_EXERCISE AIM_:
The required output consists solely of the lines from the top of the listing through the line containing "sunscreens that feels gentle, absorbs", transcribed exactly.

_AVAILABLE RECORDS_:
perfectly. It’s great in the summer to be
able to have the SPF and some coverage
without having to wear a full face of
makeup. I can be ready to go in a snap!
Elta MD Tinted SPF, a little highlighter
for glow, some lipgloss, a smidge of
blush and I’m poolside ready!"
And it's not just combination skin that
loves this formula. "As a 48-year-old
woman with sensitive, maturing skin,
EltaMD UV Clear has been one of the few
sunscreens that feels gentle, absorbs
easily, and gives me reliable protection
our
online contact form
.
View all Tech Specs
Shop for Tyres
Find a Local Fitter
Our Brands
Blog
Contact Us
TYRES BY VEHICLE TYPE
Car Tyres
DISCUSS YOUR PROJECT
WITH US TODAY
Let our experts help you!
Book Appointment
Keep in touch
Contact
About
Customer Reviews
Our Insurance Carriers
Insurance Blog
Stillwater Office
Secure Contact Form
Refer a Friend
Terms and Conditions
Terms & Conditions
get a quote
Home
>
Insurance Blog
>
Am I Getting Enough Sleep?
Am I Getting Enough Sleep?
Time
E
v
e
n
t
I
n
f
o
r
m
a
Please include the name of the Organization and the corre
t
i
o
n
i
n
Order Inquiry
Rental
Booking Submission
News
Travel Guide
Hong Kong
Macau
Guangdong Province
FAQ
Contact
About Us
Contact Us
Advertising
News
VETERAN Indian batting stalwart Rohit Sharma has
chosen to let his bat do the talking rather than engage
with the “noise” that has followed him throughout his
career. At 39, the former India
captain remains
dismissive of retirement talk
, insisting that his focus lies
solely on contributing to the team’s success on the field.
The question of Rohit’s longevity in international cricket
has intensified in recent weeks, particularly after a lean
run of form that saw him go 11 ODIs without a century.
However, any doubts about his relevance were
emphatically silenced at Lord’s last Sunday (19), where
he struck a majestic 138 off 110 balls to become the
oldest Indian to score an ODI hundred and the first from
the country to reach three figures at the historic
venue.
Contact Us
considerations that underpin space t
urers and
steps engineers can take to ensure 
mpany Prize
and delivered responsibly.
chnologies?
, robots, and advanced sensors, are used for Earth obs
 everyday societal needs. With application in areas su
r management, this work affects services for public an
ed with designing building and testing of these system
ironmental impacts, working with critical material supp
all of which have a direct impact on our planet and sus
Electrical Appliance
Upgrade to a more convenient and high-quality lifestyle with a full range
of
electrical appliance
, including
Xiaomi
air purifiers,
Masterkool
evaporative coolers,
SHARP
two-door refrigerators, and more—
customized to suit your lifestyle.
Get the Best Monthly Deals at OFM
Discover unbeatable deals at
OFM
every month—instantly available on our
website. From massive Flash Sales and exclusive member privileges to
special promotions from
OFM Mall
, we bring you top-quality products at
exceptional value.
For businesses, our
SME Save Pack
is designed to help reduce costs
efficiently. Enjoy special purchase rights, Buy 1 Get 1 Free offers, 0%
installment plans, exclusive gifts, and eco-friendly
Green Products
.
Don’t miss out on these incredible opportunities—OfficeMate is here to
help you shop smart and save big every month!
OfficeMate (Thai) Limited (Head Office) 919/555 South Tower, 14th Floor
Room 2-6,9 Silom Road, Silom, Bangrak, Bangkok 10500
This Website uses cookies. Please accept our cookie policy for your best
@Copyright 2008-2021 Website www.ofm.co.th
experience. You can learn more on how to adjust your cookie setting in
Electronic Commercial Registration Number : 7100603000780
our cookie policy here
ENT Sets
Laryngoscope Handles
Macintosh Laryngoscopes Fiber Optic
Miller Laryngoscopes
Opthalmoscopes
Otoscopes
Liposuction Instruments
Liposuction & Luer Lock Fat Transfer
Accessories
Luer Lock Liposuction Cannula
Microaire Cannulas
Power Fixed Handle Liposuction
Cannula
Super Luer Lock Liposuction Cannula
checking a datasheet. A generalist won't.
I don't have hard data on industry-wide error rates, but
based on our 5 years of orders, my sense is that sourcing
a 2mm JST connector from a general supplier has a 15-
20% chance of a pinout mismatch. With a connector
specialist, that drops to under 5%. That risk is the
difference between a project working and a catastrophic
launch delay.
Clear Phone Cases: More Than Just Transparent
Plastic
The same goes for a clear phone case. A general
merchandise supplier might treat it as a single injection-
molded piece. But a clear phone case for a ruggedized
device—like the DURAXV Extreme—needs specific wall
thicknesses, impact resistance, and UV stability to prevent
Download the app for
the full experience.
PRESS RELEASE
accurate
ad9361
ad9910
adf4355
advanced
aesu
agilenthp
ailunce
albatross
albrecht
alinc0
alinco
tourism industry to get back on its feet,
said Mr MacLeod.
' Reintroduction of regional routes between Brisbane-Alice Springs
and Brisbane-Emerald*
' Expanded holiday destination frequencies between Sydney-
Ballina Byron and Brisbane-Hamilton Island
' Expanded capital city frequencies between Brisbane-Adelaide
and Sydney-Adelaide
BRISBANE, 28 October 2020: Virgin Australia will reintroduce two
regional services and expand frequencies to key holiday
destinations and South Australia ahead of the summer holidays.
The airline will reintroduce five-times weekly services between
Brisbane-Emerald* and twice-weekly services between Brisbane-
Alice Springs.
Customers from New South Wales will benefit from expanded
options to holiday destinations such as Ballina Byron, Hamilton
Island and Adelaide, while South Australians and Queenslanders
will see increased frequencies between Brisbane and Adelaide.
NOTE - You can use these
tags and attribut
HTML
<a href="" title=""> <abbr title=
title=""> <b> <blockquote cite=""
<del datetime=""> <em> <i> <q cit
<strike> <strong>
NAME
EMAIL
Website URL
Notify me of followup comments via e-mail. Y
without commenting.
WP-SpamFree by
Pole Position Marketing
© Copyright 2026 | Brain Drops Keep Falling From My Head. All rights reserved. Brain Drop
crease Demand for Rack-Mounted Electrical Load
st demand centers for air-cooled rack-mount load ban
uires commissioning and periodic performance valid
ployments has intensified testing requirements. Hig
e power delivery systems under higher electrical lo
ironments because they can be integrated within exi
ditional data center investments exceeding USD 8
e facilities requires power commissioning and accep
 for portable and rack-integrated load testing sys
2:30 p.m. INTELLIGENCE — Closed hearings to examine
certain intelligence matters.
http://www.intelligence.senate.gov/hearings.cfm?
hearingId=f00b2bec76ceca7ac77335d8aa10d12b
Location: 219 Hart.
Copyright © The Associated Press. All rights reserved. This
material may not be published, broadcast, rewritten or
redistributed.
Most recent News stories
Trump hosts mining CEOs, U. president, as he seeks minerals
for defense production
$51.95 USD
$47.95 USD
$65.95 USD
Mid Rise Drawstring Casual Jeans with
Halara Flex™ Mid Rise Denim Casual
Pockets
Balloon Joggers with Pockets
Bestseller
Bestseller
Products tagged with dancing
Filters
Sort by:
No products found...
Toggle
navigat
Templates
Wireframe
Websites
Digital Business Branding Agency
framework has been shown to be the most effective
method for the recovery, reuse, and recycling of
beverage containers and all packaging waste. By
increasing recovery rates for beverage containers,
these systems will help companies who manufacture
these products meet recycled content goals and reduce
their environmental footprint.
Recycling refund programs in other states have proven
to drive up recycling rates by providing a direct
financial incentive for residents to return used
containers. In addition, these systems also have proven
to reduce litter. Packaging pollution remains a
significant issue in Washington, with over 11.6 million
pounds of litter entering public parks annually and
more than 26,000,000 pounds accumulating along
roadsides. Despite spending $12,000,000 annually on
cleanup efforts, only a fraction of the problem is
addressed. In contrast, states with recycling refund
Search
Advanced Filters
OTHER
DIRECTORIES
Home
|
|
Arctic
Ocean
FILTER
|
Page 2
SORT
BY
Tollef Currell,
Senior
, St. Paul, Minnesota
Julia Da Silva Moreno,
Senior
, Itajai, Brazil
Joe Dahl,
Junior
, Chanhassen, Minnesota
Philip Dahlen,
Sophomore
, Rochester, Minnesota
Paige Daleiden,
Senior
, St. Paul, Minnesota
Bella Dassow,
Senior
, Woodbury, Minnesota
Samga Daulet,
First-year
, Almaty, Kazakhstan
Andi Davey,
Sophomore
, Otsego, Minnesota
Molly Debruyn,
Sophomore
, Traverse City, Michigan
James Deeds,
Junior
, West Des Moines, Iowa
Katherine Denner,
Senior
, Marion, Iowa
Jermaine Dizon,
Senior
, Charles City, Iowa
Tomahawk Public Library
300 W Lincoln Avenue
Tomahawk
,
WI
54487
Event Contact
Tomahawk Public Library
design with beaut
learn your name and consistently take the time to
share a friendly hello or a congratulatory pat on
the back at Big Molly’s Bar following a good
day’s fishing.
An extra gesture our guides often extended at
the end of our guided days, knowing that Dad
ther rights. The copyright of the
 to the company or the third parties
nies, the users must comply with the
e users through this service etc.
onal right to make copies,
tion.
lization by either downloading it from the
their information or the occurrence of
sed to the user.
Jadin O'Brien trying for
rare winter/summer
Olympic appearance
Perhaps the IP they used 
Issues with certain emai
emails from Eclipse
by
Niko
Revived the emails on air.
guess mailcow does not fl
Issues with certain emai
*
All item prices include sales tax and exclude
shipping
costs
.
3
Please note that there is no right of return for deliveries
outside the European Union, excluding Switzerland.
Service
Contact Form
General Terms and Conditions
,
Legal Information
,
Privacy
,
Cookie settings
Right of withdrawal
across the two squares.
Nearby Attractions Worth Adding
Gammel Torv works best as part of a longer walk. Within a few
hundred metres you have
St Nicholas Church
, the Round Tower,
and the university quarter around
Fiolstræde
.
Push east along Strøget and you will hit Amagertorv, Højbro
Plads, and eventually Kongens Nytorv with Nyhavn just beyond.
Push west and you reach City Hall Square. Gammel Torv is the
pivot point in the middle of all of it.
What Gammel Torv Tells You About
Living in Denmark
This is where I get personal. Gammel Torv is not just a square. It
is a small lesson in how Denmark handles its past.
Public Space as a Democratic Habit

_FINISHED EXERCISE_:
perfectly. It’s great in the summer to be
able to have the SPF and some coverage
without having to wear a full face of
makeup. I can be ready to go in a snap!
Elta MD Tinted SPF, a little highlighter
for glow, some lipgloss, a smidge of
blush and I’m poolside ready!"
And it's not just combination skin that
loves this formula. "As a 48-year-old
woman with sensitive, maturing skin,
EltaMD UV Clear has been one of the few
sunscreens that feels gentle, absorbs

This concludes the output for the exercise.